Title: "Biddle Suggests Revocation Of Disloyal Japs' Citizenship," Seattle Times, 12/9/1943, (ddr-densho-56-995)
Densho ID: ddr-densho-56-995

Biddle Suggests Revocation Of Disloyal Japs' Citizenship

By Associated Press.

WASHINGTON, Dec. 9.--Attorney-General Francis Biddle today told a Dies subcommittee investigating War Relocation Authority activities that he had the "gravest doubt" concerning the constitutionality of action removing American citizens from their homes because of their race.

At a continuation of hearings into disturbances last month at the Tulelake (Calif.) Japanese Relocation Center, Biddle asserted "the W.R.A. has no legal technical right of interning any American citizen. ... They (the centers) were set up to afford these people a place they could go before they found some place to live."

"I know of no authority in any executive order," the attorney-general stated, "to hold a citizen in a center."

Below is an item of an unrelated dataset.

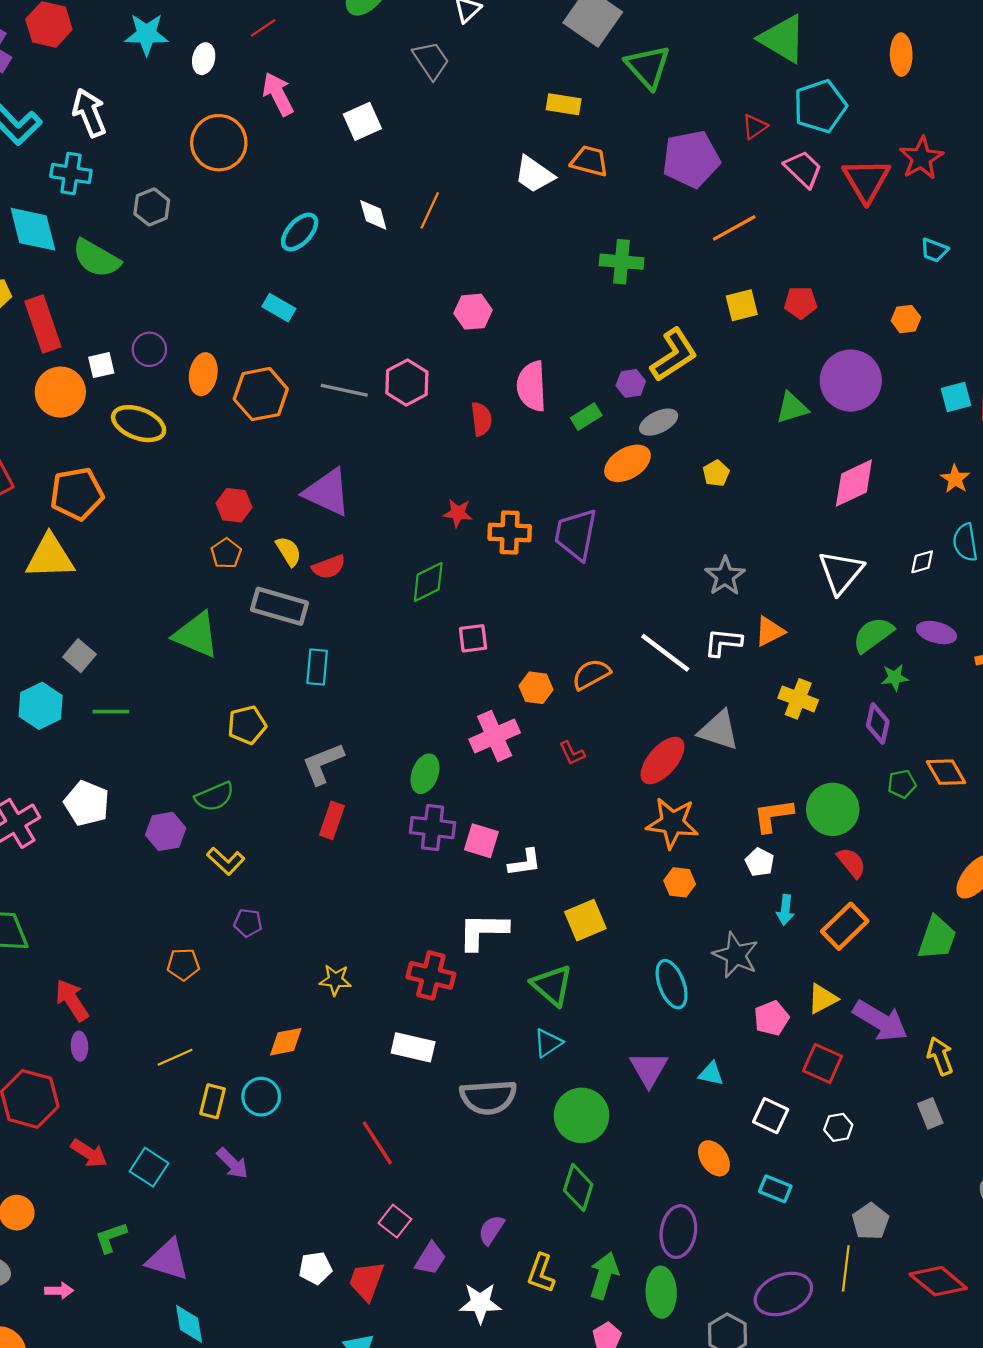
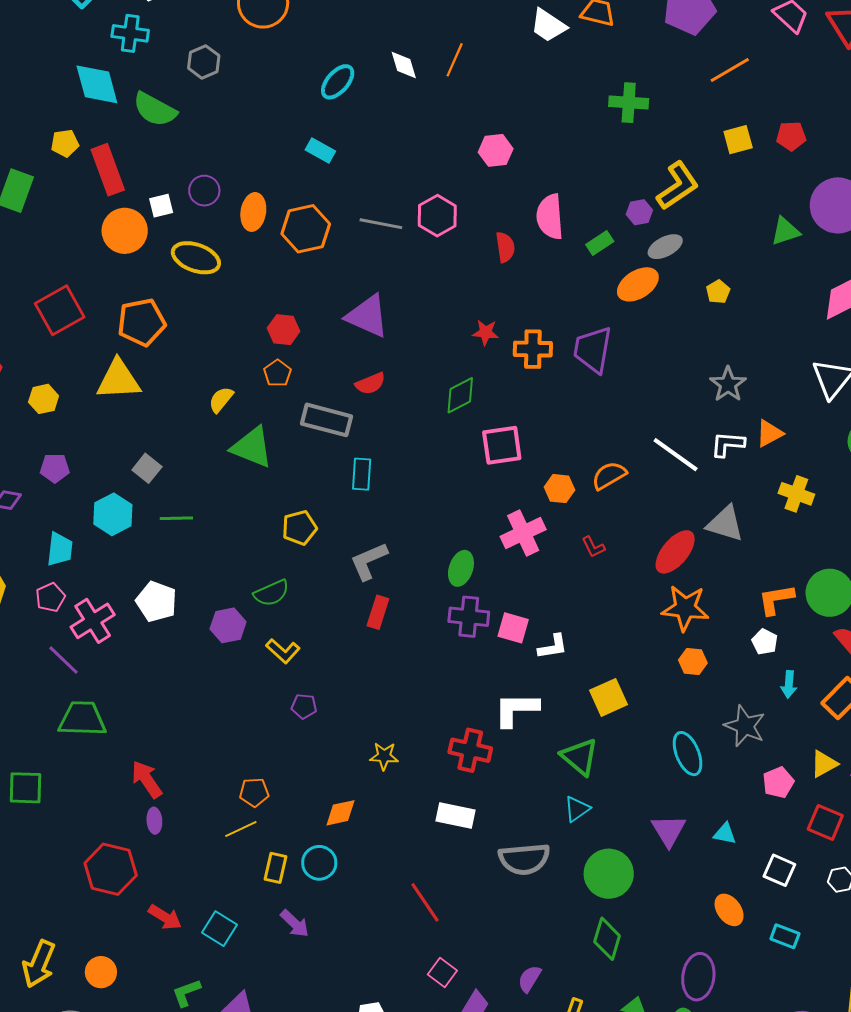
yellow semicircle: (289, 551) -> (221, 400), moved, turned -108
pink square: (473, 638) -> (502, 445), size x1.5
orange pentagon: (183, 964) -> (254, 792), moved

"Biddle suggested that one way to end present difficulties with American citizens of Japanese ancestry who have declared loyalty to Japan would be to deprive them of the United States citizenship.

On a suggestion that the Tulelake center be transferred permanently to Army supervision, Biddle warned it might bring retaliation by Japan by placement of American citizens in the Far East under Japanese army rather than the military police which now supervises them.

Biddle said no writs of habeas corpus had been brought by Japanese in the centers to test the authority of W.R.A. to hold them because they were afraid to do so.

The essence of the W.R.A. program, Biddle said, was a "social service" to the Japanese.

Expanding his views concerning possible international repercussions, Biddle said there was "no doubt that the Japanese were watching American actions closely and would model their treatment of American internees accordingly.

Japanese treatment of American citizens abroad, the attorney-general said had been "good." He said he based this statement on conversations with repatriates who landed recently on the exchange ship Gripsholm.

Most trouble in this country with Japanese in relocation centers, Biddle said, was with those American citizens who had been sent to Japan to be educated and had been inculcated with Japanese ideology.

Biddle told the committee it should act on the question of Japanese relocation with cool and level heads.